The unsupervised feature extraction methods extract features from raw data without labels (or known as an unlabeled dataset). It is especially useful in the activity recognition application where labeled datasets are rare and difficult to obtain due to time-consuming annotation processes. Autoencoder is a type of unsupervised neural networks that can be used to learn feature representation of data. It learns the feature representation by training the network to reconstruct the data at the output layer. An improved autoencoder is proposed to effectively extract the features from the inertial sensor data for activity recognition [26]. The autoencoder allows the steepness of the activation function to be controlled, consequently reducing overfitting the data. In [27], a stacked denoising autoencoder is proposed to learn the feature representation of inertial sensor data for activity recognition. The stacked denoising autoencoder is capable of extracting more robust features by undoing the effect of the corruption process applied to the data. Then, the features are modeled using Light Gradient Boosting Machine for activity classification. A full neural network pipeline is proposed using stacked denoising autoencoder for feature learning and activity recognition [28]. However, one of the major drawbacks of the proposed models is the relatively long training time because the training is performed one layer at a time. In [29], an unsupervised feature learning method based on denoising autoencoder for activity recognition is proposed. A penalty term based on Kullback–Leibler divergence is added to the cost function to encode a salient feature representation. Although the aforementioned works extract effective features, the denoising autoencoders do not incorporate convolutional layers in the models. As a result, the local temporal structure is not sufficiently leveraged to learn the salient feature representation of the sensor data. The studies also do not consider transitional activities which are important to provide early preventive measures of fall accidents.

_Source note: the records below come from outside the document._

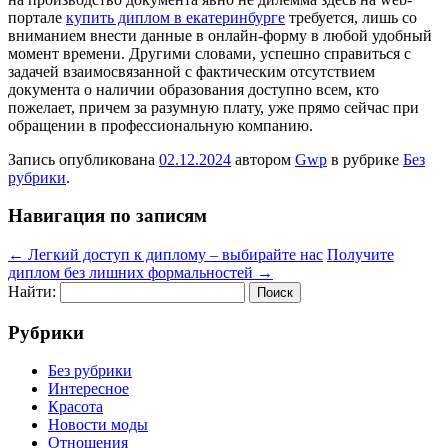
портале
купить диплом в екатеринбурге
требуется, лишь со
вниманием внести данные в онлайн-форму в любой удобный
момент времени. Другими словами, успешно справиться с
задачей взаимосвязанной с фактическим отсутствием
документа о наличии образования доступно всем, кто
пожелает, причем за разумную плату, уже прямо сейчас при
обращении в профессиональную компанию.
Запись опубликована
02.12.2024
автором
Gwp
в рубрике
Без
рубрики
.
Навигация по записям
←
Легкий доступ к диплому – выбирайте нас
Получите
диплом без лишних формальностей
→
Найти:
Рубрики
Без рубрики
Интересное
Красота
Новости моды
Отношения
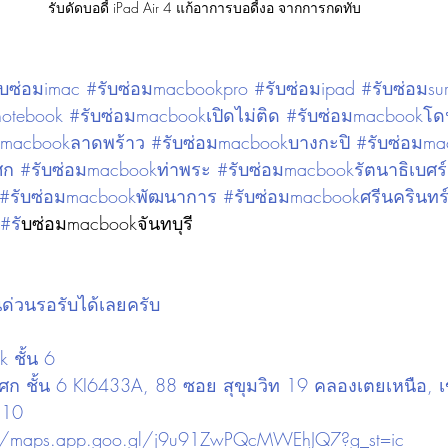
รับดัดบอดี้ iPad Air 4 แก้อาการบอดี้งอ จากการกดทับ
บซ่อมimac #รับซ่อมmacbookpro #รับซ่อมipad #รับซ่อมsur
notebook #รับซ่อมmacbookเปิดไม่ติด #รับซ่อมmacbookโด
อมmacbookลาดพร้าว #รับซ่อมmacbookบางกะปิ #รับซ่อมm
ก #รับซ่อมmacbookท่าพระ #รับซ่อมmacbookรัตนาธิเบศร์
รับซ่อมmacbookพัฒนาการ #รับซ่อมmacbookศรีนครินทร์
#ร
ับซ่อมmacbookจันทบุรี
นด่วนรอรับได้เลยครับ
 ชั้น 6
อโศก ชั้น 6 KI6433A, 88 ซอย สุขุมวิท 19 คลองเตยเหนือ, 
110
://maps.app.goo.gl/j9u91ZwPQcMWEhJQ7?g_st=ic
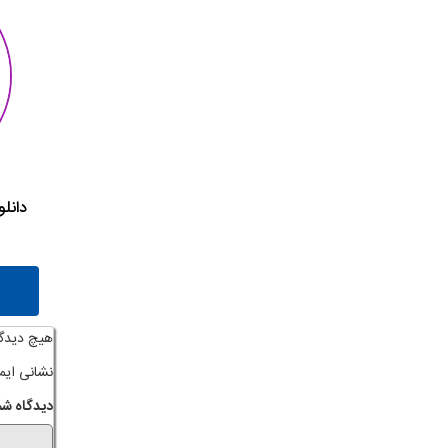
دانلو
هیچ دیدگ
نشانی ایم
دیدگاه شم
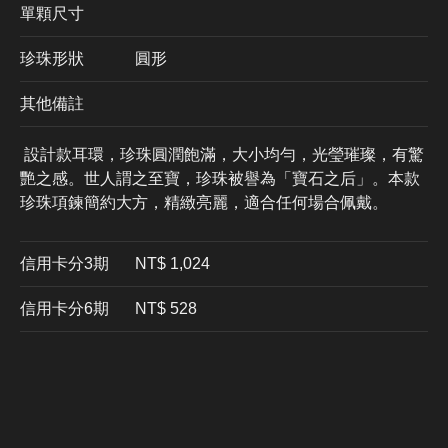
單顆尺寸
珍珠形狀
圓形
其他備註
設計款耳環，珍珠圓潤飽滿，大小均勻，光瑩璀璨，有驚
艷之感。世人謂之至寶，珍珠被譽為「寶石之后」。本款
珍珠項鍊簡約大方，精緻亮麗，適合任何場合佩戴。
信用卡分3期
​NT$ 1,024
信用卡分6期
NT$ 528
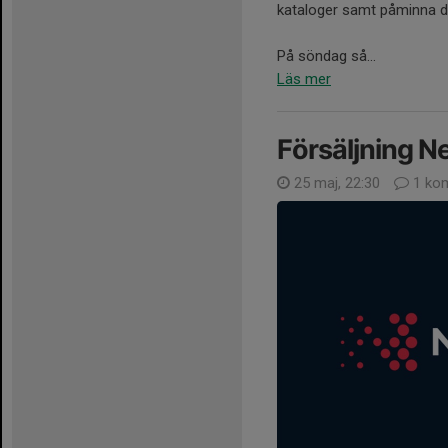
kataloger samt påminna de
På söndag så...
Läs mer
Försäljning 
25 maj, 22:30
1 ko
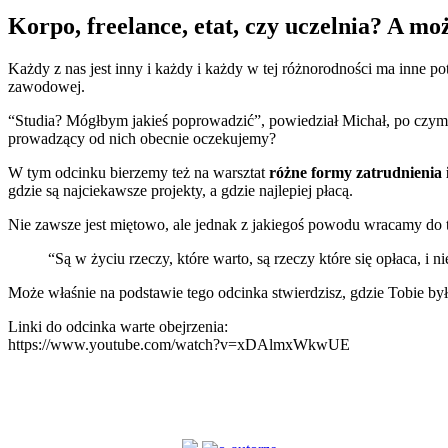
Korpo, freelance, etat, czy uczelnia? A m
Każdy z nas jest inny i każdy i każdy w tej różnorodności ma inne po
zawodowej.
“Studia? Mógłbym jakieś poprowadzić”, powiedział Michał, po czym 
prowadzący od nich obecnie oczekujemy?
W tym odcinku bierzemy też na warsztat
różne formy zatrudnienia 
gdzie są najciekawsze projekty, a gdzie najlepiej płacą.
Nie zawsze jest miętowo, ale jednak z jakiegoś powodu wracamy do
“Są w życiu rzeczy, które warto, są rzeczy które się opłaca, i 
Może właśnie na podstawie tego odcinka stwierdzisz, gdzie Tobie był
Linki do odcinka warte obejrzenia:
https://www.youtube.com/watch?v=xDAlmxWkwUE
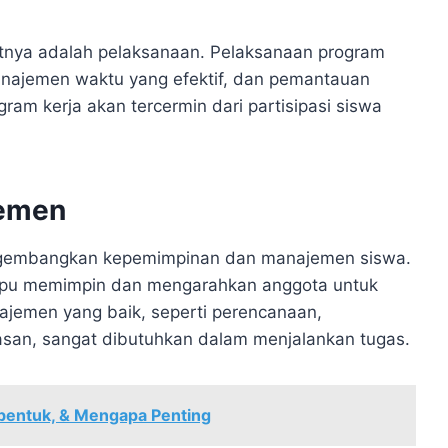
jutnya adalah pelaksanaan. Pelaksanaan program
anajemen waktu yang efektif, dan pemantauan
ram kerja akan tercermin dari partisipasi siswa
emen
ngembangkan kepemimpinan dan manajemen siswa.
mpu memimpin dan mengarahkan anggota untuk
ajemen yang baik, seperti perencanaan,
san, sangat dibutuhkan dalam menjalankan tugas.
bentuk, & Mengapa Penting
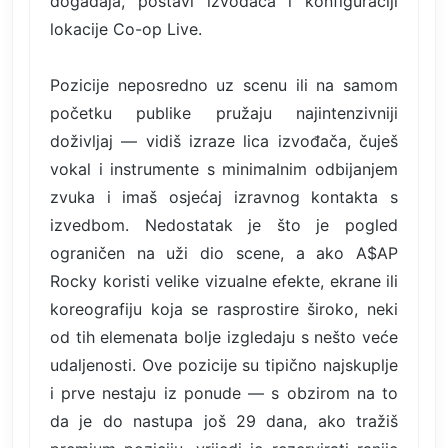
događaja, postavi izvođača i konfiguraciji
lokacije Co-op Live.
Pozicije neposredno uz scenu ili na samom
početku publike pružaju najintenzivniji
doživljaj — vidiš izraze lica izvođača, čuješ
vokal i instrumente s minimalnim odbijanjem
zvuka i imaš osjećaj izravnog kontakta s
izvedbom. Nedostatak je što je pogled
ograničen na uži dio scene, a ako A$AP
Rocky koristi velike vizualne efekte, ekrane ili
koreografiju koja se rasprostire široko, neki
od tih elemenata bolje izgledaju s nešto veće
udaljenosti. Ove pozicije su tipično najskuplje
i prve nestaju iz ponude — s obzirom na to
da je do nastupa još 29 dana, ako tražiš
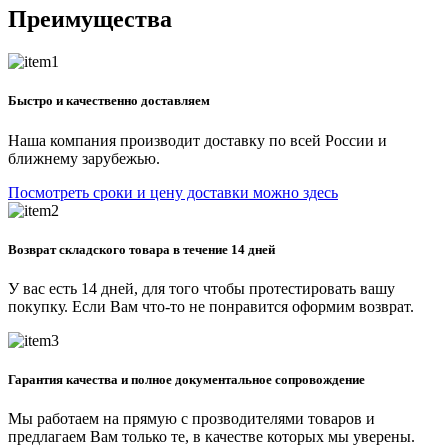
Преимущества
Быстро и качественно доставляем
Наша компания производит доставку по всей России и
ближнему зарубежью.
Посмотреть сроки и цену доставки можно здесь
Возврат складского товара в течение 14 дней
У вас есть 14 дней, для того чтобы протестировать вашу
покупку. Если Вам что-то не понравится оформим возврат.
Гарантия качества и полное документальное сопровождение
Мы работаем на прямую с прозводителями товаров и
предлагаем Вам только те, в качестве которых мы уверены.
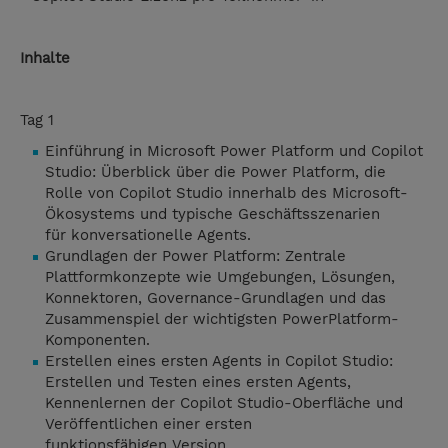
Inhalte
Tag 1
Einführung in Microsoft Power Platform und Copilot
Studio: Überblick über die Power Platform, die
Rolle von Copilot Studio innerhalb des Microsoft-
Ökosystems und typische Geschäftsszenarien
für konversationelle Agents.
Grundlagen der Power Platform: Zentrale
Plattformkonzepte wie Umgebungen, Lösungen,
Konnektoren, Governance-Grundlagen und das
Zusammenspiel der wichtigsten PowerPlatform-
Komponenten.
Erstellen eines ersten Agents in Copilot Studio:
Erstellen und Testen eines ersten Agents,
Kennenlernen der Copilot Studio-Oberfläche und
Veröffentlichen einer ersten
funktionsfähigen Version.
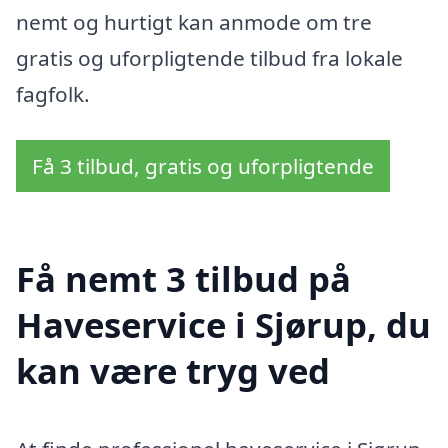
nemt og hurtigt kan anmode om tre
gratis og uforpligtende tilbud fra lokale
fagfolk.
Få 3 tilbud, gratis og uforpligtende
Få nemt 3 tilbud på
Haveservice i Sjørup, du
kan være tryg ved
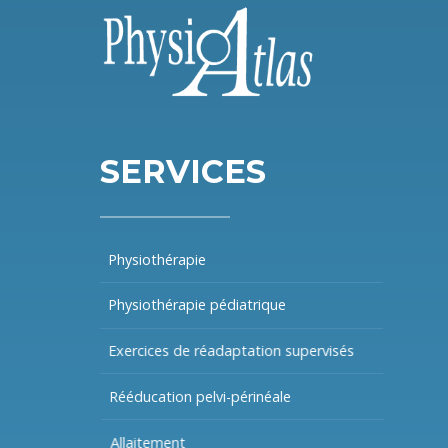
SERVICES
Physiothérapie
Physiothérapie pédiatrique
Exercices de réadaptation supervisés
Rééducation pelvi-périnéale
Allaitement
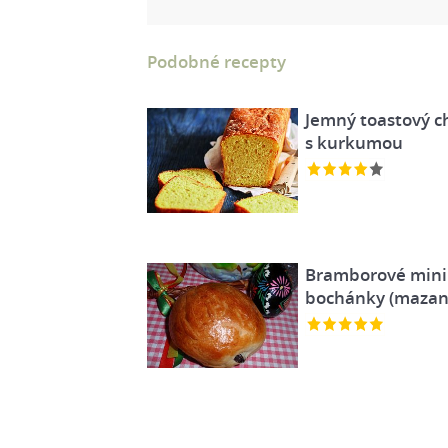
Podobné recepty
Jemný toastový c
s kurkumou
Bramborové mini
bochánky (mazan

In this paper, by extending our preliminary work in [29], an unsupervised feature learning pipeline based on convolutional denoising autoencoder (CDAE) is proposed. The CDAE incorporates convolutional and pooling layers to maximally leverage the local temporal structure of the data for feature extraction. In addition, the CDAE is jointly trained with a CNN to force the encoding layer to encode a more salient feature representation of the data. As a result, more discriminative features can be extracted to achieve high classification accuracy. Furthermore, the proposed method produces a compact feature representation by removing unimportant characteristics of the data. This reduces overfitting and improves the generalization of the classification model. Unlike previous works, this work also deals with various lengths of transitional activity signals in activity recognition. The proposed method is evaluated using a public dataset. In addition, we have implemented deep learning models that can automatically extract features to compare with the proposed method. The experimental results show that the proposed method can achieve a high classification accuracy and its performance is comparable to the deep learning models.

3 Proposed methodology

The proposed methodology consists of the following phases: data collection, signal segmentation, unsupervised feature learning and activity classification as shown in Fig. 1. In the data collection, a wearable device embedded with an inertial sensor records the measurement of body motion of the subjects while performing the activities of interest. The wearable device is attached to the waist of the subjects to acquire the major body movement [30]. The activities are the four basic activities which are walking, standing, sitting and lying down, and also the transitions between the body postures such as stand-to-sit, sit-to-stand, sit-to-lie and lie-to-sit. The following sections explain the key phases of the proposed methodology.

Fig. 1
figure 1

The block diagram of the proposed method

3.1 Signal segmentation

In activity recognition, the signals need to be segmented into windows for classification. The most widely used signal segmentation method is the fixed sliding window whereby the signals are segmented into windows of a fixed-size with a degree of overlap [31]. It should be noted that the size of the window segmentation defines the size of the input data of the CDAE. However, one challenge of fixed sliding window is to determine the optimum window size. A short window size could truncate the signals into multiple windows, while a larger window could contain multiple activity signals. In both cases, misclassification could happen especially for transitional activities where the length of transitional activity signals varies depending on the time to complete the activity [32]. In order to overcome the limitation of the fixed sliding window method, we use the adaptive sliding window for the signal segmentation [33]. The adaptive sliding window defines an initial window size that can be expanded to accommodate activity signals that are longer than the initial window. The size of the expansion is defined by the expansion factor. Therefore, the transitional activity signals can be segmented according to the length of the signals. Then, the linear interpolation is used to resize the windows with a different number of samples to the size of the initial window. Let \(s_{i}\) denote a window segmentation \(i\) which represents an input vector of the proposed model. A series of window segmentation, \(S\), is given as follows.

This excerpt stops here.